The Problem: Distractions Are Part Of Your Job

At my last job, I didn't have the luxury of checking my email only when I wanted to. People would ask me as soon as I walked in if I got their email from the night before. And if I didn't respond to an email or IM within a few minutes — especially if it was urgent — I could expect someone standing at my desk. I'm willing to bet that it's a similar situation where many of you work.

Distracting instant messages, emails and meetings are all facts of life for most of us. While we often discuss how you can eliminate distractions, those distractions are our work. But all is not lost; let's discuss how you can get those interruptions under control so you can focus and get some work done. Photo by TJ.

So how do you take control when you're expected to be on top of your inbox and available to others all day? Here's the short version: You need to start working on your own terms, but learn to walk the line between what you can get away with and what your coworkers won't allow. Don't tell your boss that you "only check your email at 10am, 2pm and 4pm" — just set your mail client to check for new messages every 90 minutes instead of every five and see how it works. Get called out for missing an email? Bring it back to 60 minutes. See where we're going? Let's dive in.

Tame Your Distracting Inbox, Messages and Calls by Putting Them on Autopilot

Your email, IM and phone are all probably the biggest sources of distraction at your job, and yet they're the things you're always expected to respond to when they start ringing and beeping. That doesn't mean you have to be a slave to them.

Put Your Email on Autopilot: Before you can comfortably stop checking your email every few minutes, you'll want to make sure you don't miss anything important.
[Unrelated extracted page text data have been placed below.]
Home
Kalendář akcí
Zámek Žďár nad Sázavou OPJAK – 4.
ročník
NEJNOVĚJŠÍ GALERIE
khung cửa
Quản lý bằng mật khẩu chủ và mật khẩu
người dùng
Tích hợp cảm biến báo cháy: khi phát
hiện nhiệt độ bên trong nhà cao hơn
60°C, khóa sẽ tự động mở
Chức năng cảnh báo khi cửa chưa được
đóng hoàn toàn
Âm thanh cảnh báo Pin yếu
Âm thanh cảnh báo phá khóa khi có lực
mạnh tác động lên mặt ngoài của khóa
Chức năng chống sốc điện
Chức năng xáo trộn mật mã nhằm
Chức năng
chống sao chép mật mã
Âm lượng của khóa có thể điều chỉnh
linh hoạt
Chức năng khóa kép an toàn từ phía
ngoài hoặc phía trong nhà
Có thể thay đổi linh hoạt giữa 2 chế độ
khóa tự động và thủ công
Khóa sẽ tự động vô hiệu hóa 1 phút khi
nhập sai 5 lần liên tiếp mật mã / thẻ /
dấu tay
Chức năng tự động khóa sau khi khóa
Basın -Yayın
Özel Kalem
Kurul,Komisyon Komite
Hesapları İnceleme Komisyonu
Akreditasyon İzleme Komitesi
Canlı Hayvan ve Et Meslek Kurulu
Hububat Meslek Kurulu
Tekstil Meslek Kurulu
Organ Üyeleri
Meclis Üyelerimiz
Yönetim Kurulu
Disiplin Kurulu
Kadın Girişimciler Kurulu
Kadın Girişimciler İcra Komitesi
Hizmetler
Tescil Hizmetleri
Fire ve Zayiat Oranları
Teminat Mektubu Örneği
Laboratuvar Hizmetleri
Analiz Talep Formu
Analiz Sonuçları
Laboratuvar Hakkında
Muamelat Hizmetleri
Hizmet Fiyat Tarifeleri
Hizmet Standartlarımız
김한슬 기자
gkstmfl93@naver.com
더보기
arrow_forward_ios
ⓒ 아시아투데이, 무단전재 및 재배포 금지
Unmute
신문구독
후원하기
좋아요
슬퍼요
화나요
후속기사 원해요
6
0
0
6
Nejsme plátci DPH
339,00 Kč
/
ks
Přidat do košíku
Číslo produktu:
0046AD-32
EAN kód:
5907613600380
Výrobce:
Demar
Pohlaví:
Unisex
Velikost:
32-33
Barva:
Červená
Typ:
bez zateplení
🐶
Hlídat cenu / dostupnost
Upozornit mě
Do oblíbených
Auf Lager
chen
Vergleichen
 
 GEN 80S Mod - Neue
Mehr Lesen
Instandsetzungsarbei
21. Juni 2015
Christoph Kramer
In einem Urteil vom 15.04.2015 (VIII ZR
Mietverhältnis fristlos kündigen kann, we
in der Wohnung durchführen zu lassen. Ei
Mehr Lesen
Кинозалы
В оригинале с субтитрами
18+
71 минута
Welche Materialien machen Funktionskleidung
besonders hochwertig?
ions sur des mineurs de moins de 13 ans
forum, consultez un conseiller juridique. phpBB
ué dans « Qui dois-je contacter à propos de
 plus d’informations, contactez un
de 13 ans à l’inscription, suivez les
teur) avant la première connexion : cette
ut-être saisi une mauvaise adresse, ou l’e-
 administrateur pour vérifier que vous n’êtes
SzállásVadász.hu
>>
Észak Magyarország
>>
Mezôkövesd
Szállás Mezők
  • Use Tools that Automatically Keep Your Inbox Clean. For example: Unroll.me automatically collects newsletters and subscriptions, rolls them up into a single daily newsletter, and then lets you choose which of them hit your inbox. Boomerang is one of our favourite tools for scheduling and delaying messages until you need to see them. It works in Outlook too, so if your office doesn't use Gmail or Google accounts, you can still reap its inbox-cleaning benefits.
  • Use of Filters and Rules to Do Heavy Lifting for You. Whether it's Gmail, Outlook or something else, routing mail from your inbox directly to the place it eventually needs to be saves time and gives you one less reason to jump when a new message arrives. You can also set emails from your boss to automatically be flagged as urgent, use Gmail's priority inbox to float important thing to the top, or even use filters to track messages you want to follow up.
  • Get a System. Special tools aren't a panacea. The most powerful inbox cleaning tool is you. Stop using your inbox like a filing cabinet and get those to-dos into something that you'll actually use, even if it's pen and paper, and file your messages away so your inbox takes less time and energy. We're fans of the trusted trio of folders: It works like a charm to keep your inbox empty, even if you're mostly just moving things around.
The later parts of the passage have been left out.